Data for analysis:
'''
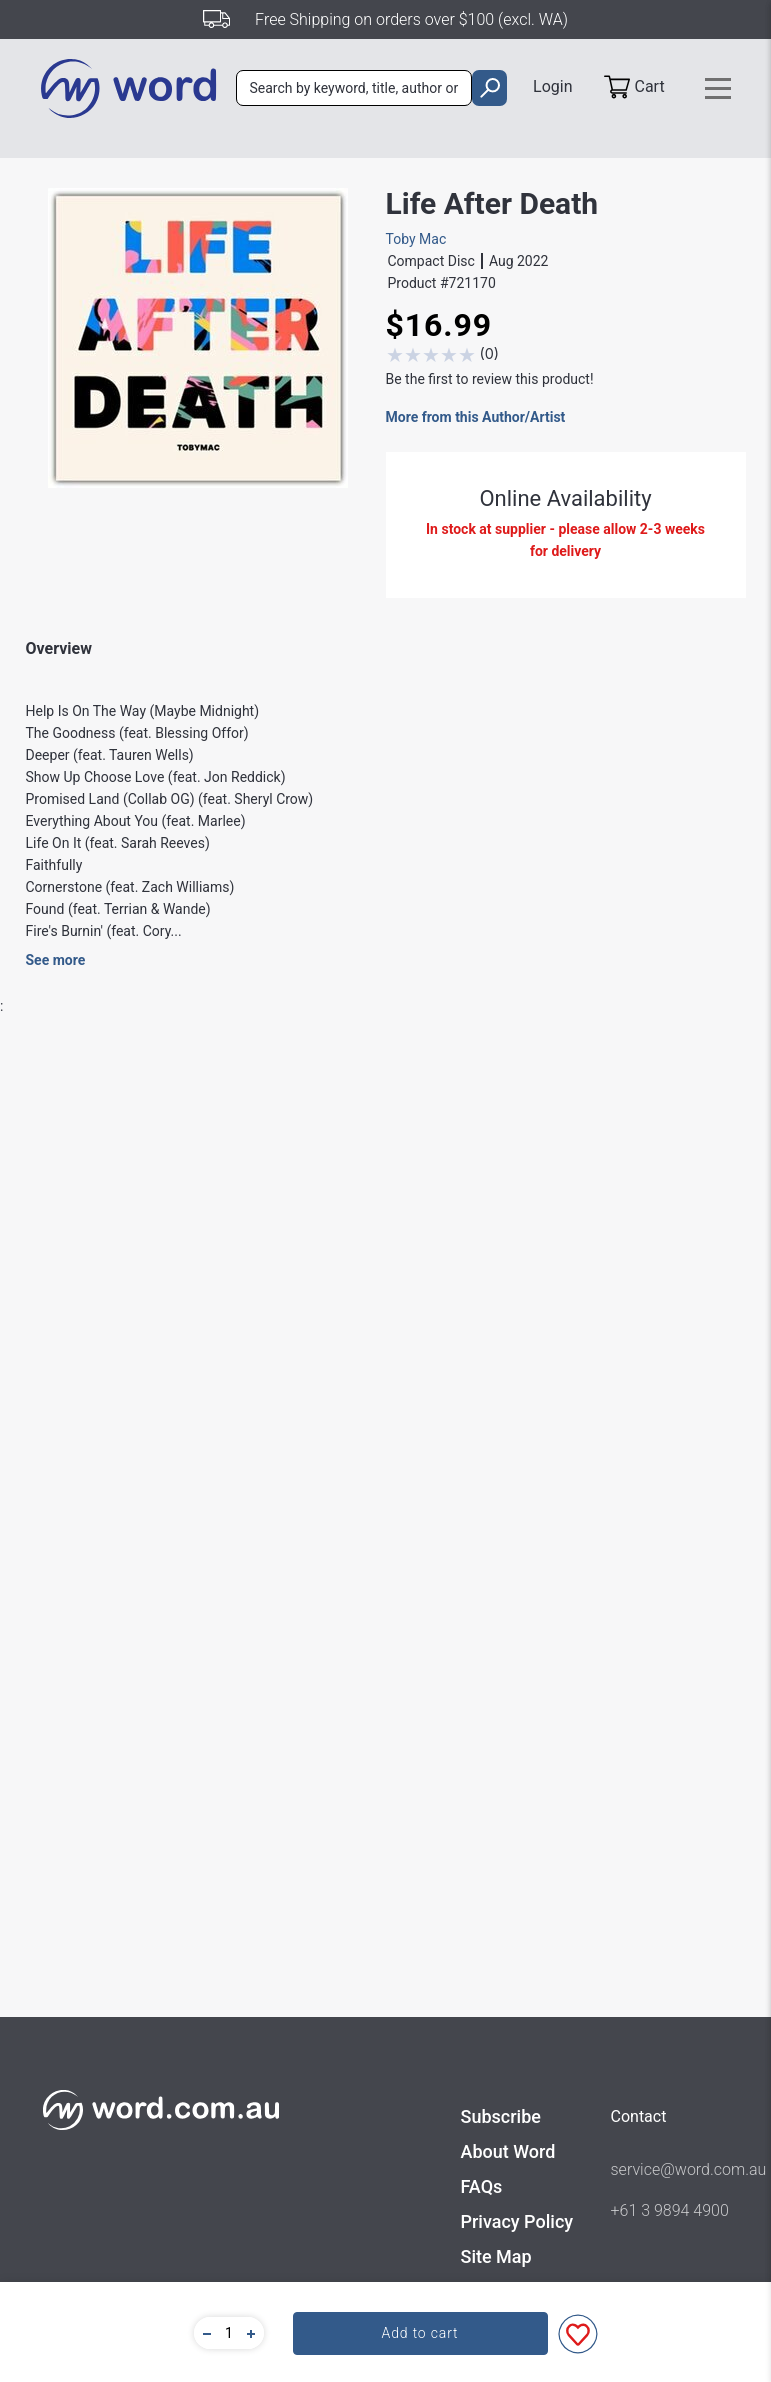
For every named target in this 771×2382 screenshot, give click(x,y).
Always (610, 2261)
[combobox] (354, 89)
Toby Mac (416, 239)
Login (552, 86)
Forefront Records (343, 1498)
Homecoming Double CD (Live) (380, 2272)
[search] (489, 89)
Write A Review (641, 1141)
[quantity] (229, 2333)
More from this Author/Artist (476, 417)
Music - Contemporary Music (376, 1574)
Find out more (152, 1783)
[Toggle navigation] (718, 88)
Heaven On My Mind (150, 2261)
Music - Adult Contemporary (373, 1536)
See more (56, 960)
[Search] (354, 89)
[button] (204, 2333)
'''
What is expected: Give the records again exactly as they stand, so that only the pictures are missing.

Result of the task:
For every named target in this 771×2382 screenshot, give click(x,y).
Always (610, 2261)
[combobox] (354, 89)
Toby Mac (416, 239)
Login (552, 86)
Forefront Records (343, 1498)
Homecoming Double CD (Live) (380, 2272)
[search] (489, 89)
Write A Review (641, 1141)
[quantity] (229, 2333)
More from this Author/Artist (476, 417)
Music - Contemporary Music (376, 1574)
Find out more (152, 1783)
[Toggle navigation] (718, 88)
Heaven On My Mind (150, 2261)
Music - Adult Contemporary (373, 1536)
See more (56, 960)
[Search] (354, 89)
[button] (204, 2333)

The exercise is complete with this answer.